Begin with the right use case
A social media command center cannot be implemented from strategy checklist perspective. Every brand needs to have one, if not a few, strong reason to invest in increasing the visibility through a command center. It could be one or a mix of the following:
- Tracking the performance of marketing campaigns
- Serving ad-hoc social media listening requests for any strategic decision-making
- Keeping a tab on social health of brand at any given point of time
- Providing continuous and near real-time feedback to content producing team for driving better engagements
- Connecting with key decision makers, influencers and thought leaders of the industry
- Creating a platform for handling crisis management
- Addressing customer concerns and engaging with them across multiple social media channels
- Generating periodic reports as per the need of the business or marketers
Take the buy-in from the business
Social media marketers are full of ideas and are keen on adapting the industry’s best practices for their brands as well. However, not everything might be relevant for them. Large brands will also have a legacy to carry and they might want to be conservative in their marketing approach. For example, a legacy brand might not really indulge in guerrilla marketing even if it has all the required ammunitions in place.

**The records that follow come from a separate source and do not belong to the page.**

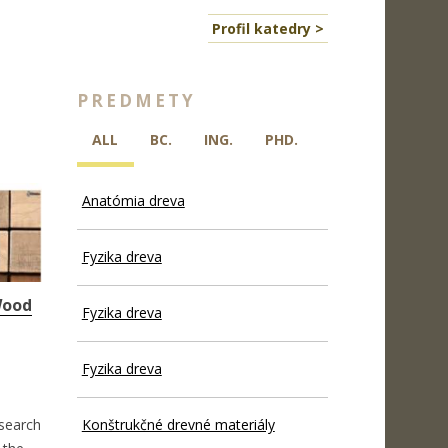
Profil katedry >
PREDMETY
ALL
BC.
ING.
PHD.
Anatómia dreva
Fyzika dreva
Wood
Fyzika dreva
Fyzika dreva
esearch
Konštrukčné drevné materiály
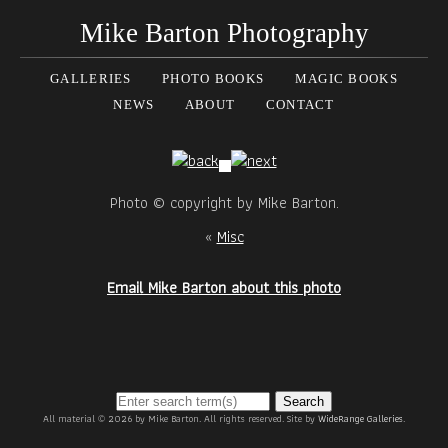
Mike Barton Photography
GALLERIES
PHOTO BOOKS
MAGIC BOOKS
NEWS
ABOUT
CONTACT
Photo © copyright by Mike Barton.
«
Misc
Email Mike Barton about this photo
Search
All material © 2026 by Mike Barton. All rights reserved. Site by
WideRange Galleries
.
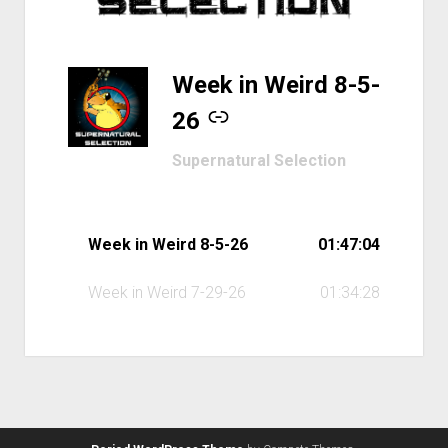
-
Week in Weird 8-5-
26
Supernatural Selection
Week in Weird 8-5-26
01:47:04
Week in Weird 7-29-26
01:34:28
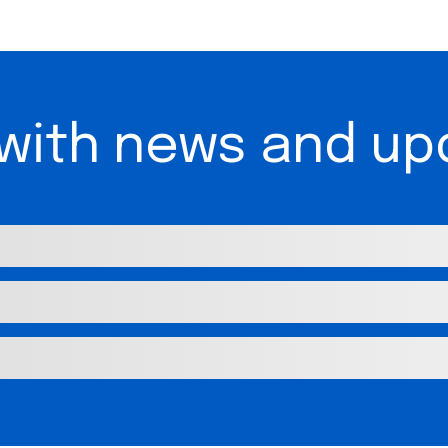
 with news and up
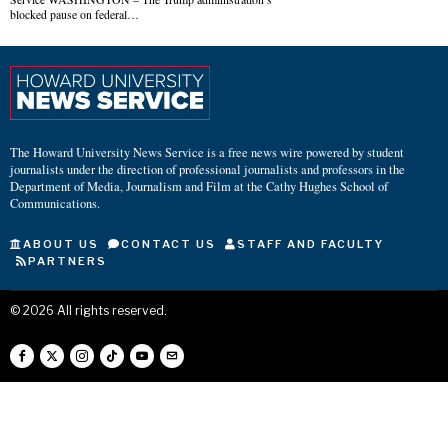
blocked pause on federal…
The Howard University News Service is a free news wire powered by student
journalists under the direction of professional journalists and professors in the
Department of Media, Journalism and Film at the Cathy Hughes School of
Communications.
ABOUT US
CONTACT US
STAFF AND FACULTY
PARTNERS
©
2026
All rights reserved.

Have an operationalization plan ready
The social owners need to identify the quick wins which can help business understand the importance and the impact of command centers. This will help establish a cohesive bond between social media and the business based on value created for the brand. Invite multiple stakeholders for workshops and create a service catalogue with the different types of services which can be delivered from the command center. Once the businesses get used to working with the command center, they can work together to have a defined turnaround time in place along with standard templates and frameworks.
Get and set the right expectations
Many marketers and digital leads expect miracles from a command center – they see its establishment as an end objective while in reality it is a part of the long social journey. Every company needs to have its own use cases and business objectives in mind for justifying the need for such an investment. This investment has no direct impact on how the brand listens, responds or tells a story online, or how it is perceived by its customers. It just provides visibility to the key stakeholders for each of the above mentioned activities. A social media command center is akin to a magnifying glass – it will highlight what works and what is broken for the brand, thus making it necessary for the stakeholders to fix it. For project management folks, it is like 24*7 daily STUM (stand up meeting) for monitoring the brand’s online progress. But it is no magic wand to get more engagement or improve social branding.
Invest in right technology; and in the right people
More often than not, companies do invest in the right set of tools for social media, as part of their digital transformation projects. But they miss out on the most important aspect – people. Investing in people having experience of a social media tool is one thing and investing in those who are passionate about social is another. The latter can be trained on any tool, as per the need of the business, but you cannot inculcate passion in the former. Brands often end up with teams having large cumulative experience in such tools but with zilch passion for delivering on digital.
Have fun; but keep learning
Strategizing is an important aspect for building a social media strategy. It cannot be skipped as it will lay the foundation for how a brand is perceived online by the customers as well as the end consumers. However, on social, no strategy is complete or fixed. It simply keeps evolving with time and important milestones in the social media journey of the brand and the maturity of its target audience.